RAW DATA:
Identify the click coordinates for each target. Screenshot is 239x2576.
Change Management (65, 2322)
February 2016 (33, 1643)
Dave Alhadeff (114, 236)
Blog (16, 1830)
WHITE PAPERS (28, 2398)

TASK DETAILS:
Your task is to transcribe exactly the lines from the one with "Change Management (65, 2322)" through the end of the data, both included, and nothing besides.

TASK SOLUTION:
Change Management (65, 2322)
February 2016 (33, 1643)
Dave Alhadeff (114, 236)
Blog (16, 1830)
WHITE PAPERS (28, 2398)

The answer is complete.